In a Mojo, there are two ways to declare a function - by using def and fn keywords.
More detailed information about the difference between the keywords can be found here: https://docs.modular.com/mojo/manual/functions.html
Here is a function to return a dataset for further modeling.
fn get_data() raises -> PythonObject:
# Import of sklearn module with ready datasets
# It’s possible to import a whole module
let datasets = Python.import_module("sklearn.datasets")
let ds = datasets.load_diabetes()
return ds
fn main() raises:
# gets data from previous function
let ds = get_data()
let X = ds['data']
let y = ds['target']
# import needed sklearn module for train_test split
let model_selection = Python.import_module("sklearn.model_selection")
let split = model_selection.train_test_split(X, y)
# Unpacking looks much harder than in python
let X_train = split[0]
let X_test = split[1]
let y_train = split[2]
let y_test = split[3]
# modeling process
let linear_model = Python.import_module("sklearn.linear_model")
var regr = linear_model.LinearRegression()
regr.fit(X_train, y_train)
let pred = regr.predict(X_test)
Let’s evaluate the regression model and see the results
let metrics = Python.import_module("sklearn.metrics")
print("mean")
print(np.mean(y_test))
print("mse")
print(metrics.mean_squared_error(y_test, pred))
print("mae")
print(metrics.mean_absolute_error(y_test, pred))
print("r2")
print(metrics.r2_score(y_test, pred))
The results look like this
Warning: your results may differ from those given here due to the random splitting of the data into training and test samples and model evaluation procedure
Brief metrics analysis and explanation:
I’ve rewritten the same code in Python.

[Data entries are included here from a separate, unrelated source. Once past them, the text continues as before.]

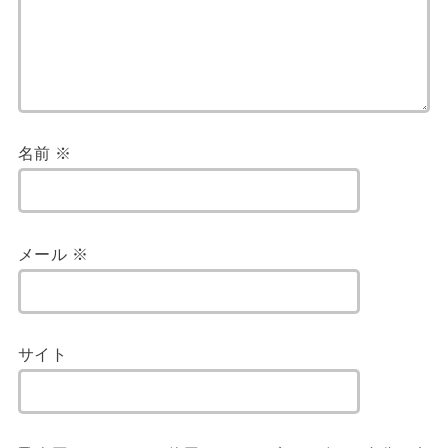
名前
※
メール
※
サイト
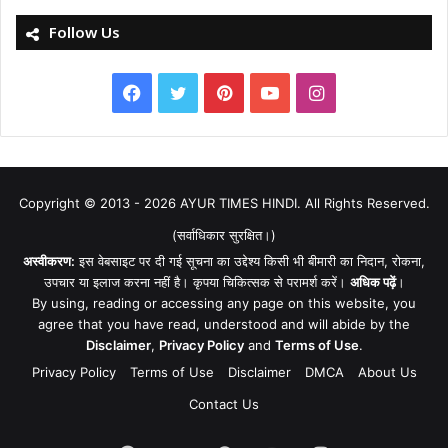
Follow Us
Facebook
Twitter
Pinterest
YouTube
Instagram
Copyright © 2013 - 2026
AYUR TIMES HINDI
. All Rights Reserved.
(सर्वाधिकार सुरक्षित।)
अस्वीकरण:
इस वेबसाइट पर दी गई सूचना का उद्देश्य किसी भी बीमारी का निदान, रोकना,
उपचार या इलाज करना नहीं है। कृपया चिकित्सक से परामर्श करें।
अधिक पढ़ें
।
By using, reading or accessing any page on this website, you
agree that you have read, understood and will abide by the
Disclaimer
,
Privacy Policy
and
Terms of Use
.
Privacy Policy
Terms of Use
Disclaimer
DMCA
About Us
Contact Us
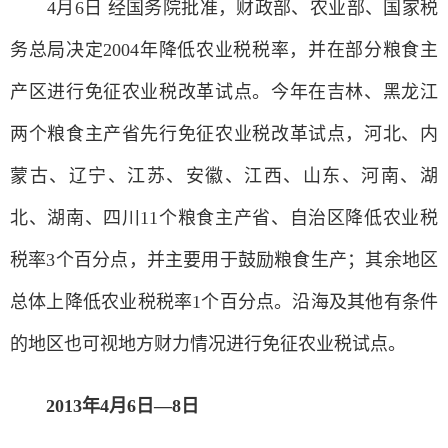
4月6日 经国务院批准，财政部、农业部、国家税
务总局决定2004年降低农业税税率，并在部分粮食主
产区进行免征农业税改革试点。今年在吉林、黑龙江
两个粮食主产省先行免征农业税改革试点，河北、内
蒙古、辽宁、江苏、安徽、江西、山东、河南、湖
北、湖南、四川11个粮食主产省、自治区降低农业税
税率3个百分点，并主要用于鼓励粮食生产；其余地区
总体上降低农业税税率1个百分点。沿海及其他有条件
的地区也可视地方财力情况进行免征农业税试点。
2013年4月6日—8日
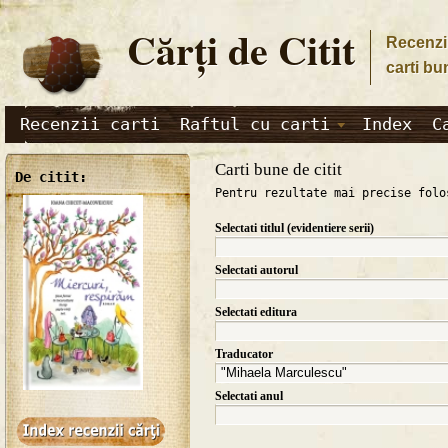
Cărţi de Citit
Recenzii
carti bu
Recenzii carti
Raftul cu carti
Index
C
Carti bune de citit
De citit:
Pentru rezultate mai precise folo
Selectati titlul (evidentiere serii)
Selectati autorul
Selectati editura
Traducator
Selectati anul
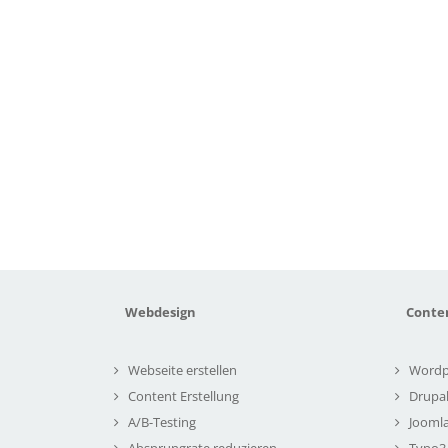
Webdesign
Conte
Webseite erstellen
Wordp
Content Erstellung
Drupa
A/B-Testing
Joomla
Absprungrate reduzieren
Typo3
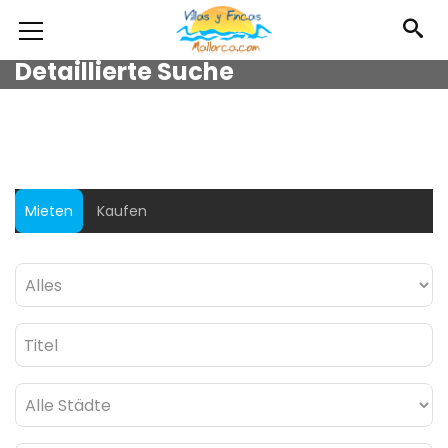
Detaillierte Suche
Mieten
Kaufen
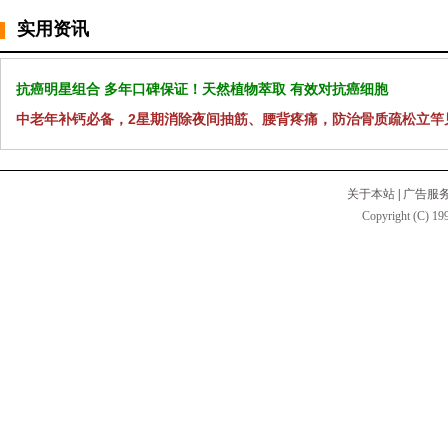
实用资讯
抗癌明星组合 多年口碑保证！天然植物萃取 有效对抗癌细胞
中老年补钙必备，2星期消除夜间抽筋、腰背疼痛，防治骨质疏松立竿
关于本站
|
广告服
Copyright (C) 199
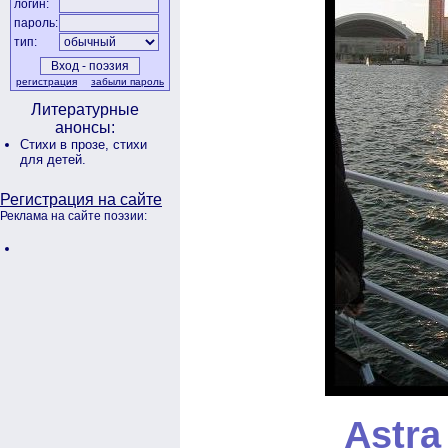
логин:
пароль:
тип:
регистрация
забыли пароль
Литературные
анонсы:
Стихи в прозе,
стихи
для детей.
Регистрация на сайте
Реклама на сайте поэзии:
Astr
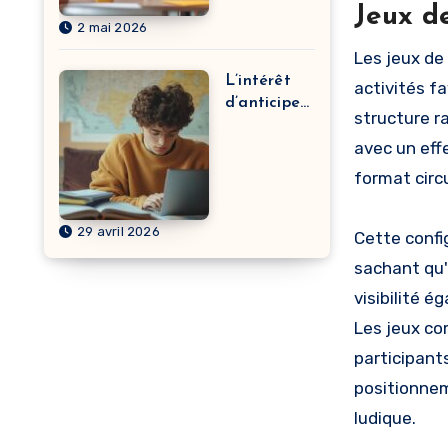
dans le
Jeux de
2 mai 2026
développem
ent de
Les jeux de
carrière ?
L’intérêt
activités fa
d’anticiper
structure r
pour réussir
avec un eff
les études
de santé à
format circ
Clermont-
Ferrand
29 avril 2026
Cette confi
sachant qu'
visibilité 
Les jeux co
participant
positionne
ludique.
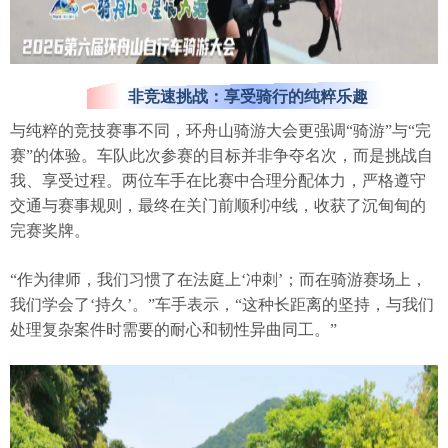
非竞速挑战：享受骑行的纯粹乐趣
与纯粹的竞技赛事不同，环舟山骑游大会更强调“骑游”与“完
赛”的体验。车队此次参赛的目标并非争夺名次，而是挑战自
我、享受过程。两位车手在比赛中合理分配体力，严格遵守
交通与赛事规则，最终在关门前顺利冲线，收获了沉甸甸的
完赛奖牌。
“作为律师，我们习惯了在法庭上‘冲刺’；而在骑游赛场上，
我们学会了‘持久’。”车手表示，“这种长距离的坚持，与我们
处理复杂案件时需要的耐心和韧性异曲同工。”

To make the experiment clear and honest, I maintained the same settings on Python (trust me, you can make much more using Python).
Here is the code listed below
from sklearn.datasets import load_diabetes
from sklearn.model_selection import train_test_split
from sklearn.linear_model import LinearRegression
from sklearn.metrics import mean_squared_error, mean_absolute_error, r2_score
import numpy as np
def get_data():
"""returns dataset for modeling"""
return load_diabetes()
def main():
"""performs all the modeling actions"""
ds = get_data()
X, y = ds['data'], ds['target']
X_train, X_test, y_train, y_test = train_test_split(X, y)
regr = LinearRegression()
regr.fit(X_train, y_train)
pred = regr.predict(X_test)
print("mean")
print(np.mean(y_test))
print("mse")
print(mean_squared_error(y_test, pred))
print("mae")
print(mean_absolute_error(y_test, pred))
print("r2")
print(r2_score(y_test, pred))
It is seen that modeling results using Python are comparable.
The challenges below are valid for December 2023. By the time you are reading this article, they may have already been fixed
For now, the hardest part - is that it’s almost impossible to pass arguments easily to a Python module in Mojo
data = load_diabetes(as_frame=True)
Nowadays, I can’t pass parameters like as_frame=True in Mojo code. It can lead to difficulties when using and tuning complex models
Based on information from Github, this feature is on request to develop
issue link - https://github.com/modularml/mojo/issues/702
I couldn't unpack values in “the Python way.” I can't write a line of code like this
X_train, X_test, y_train, y_test = train_test_split(X, y, test_size=0.25, random_state=42)
I only could do something like this
let split = model_selection.train_test_split(X, y)
let X_train = split[0]
let X_test = split[1]
let y_train = split[2]
let y_test = split[3]
Mojo is a new programming language under development. Today, it is possible to write code with a simple regression model. Some features need to be introduced for more development abilities, but I strongly believe that the new programming language has potential and will gain more popularity in the future.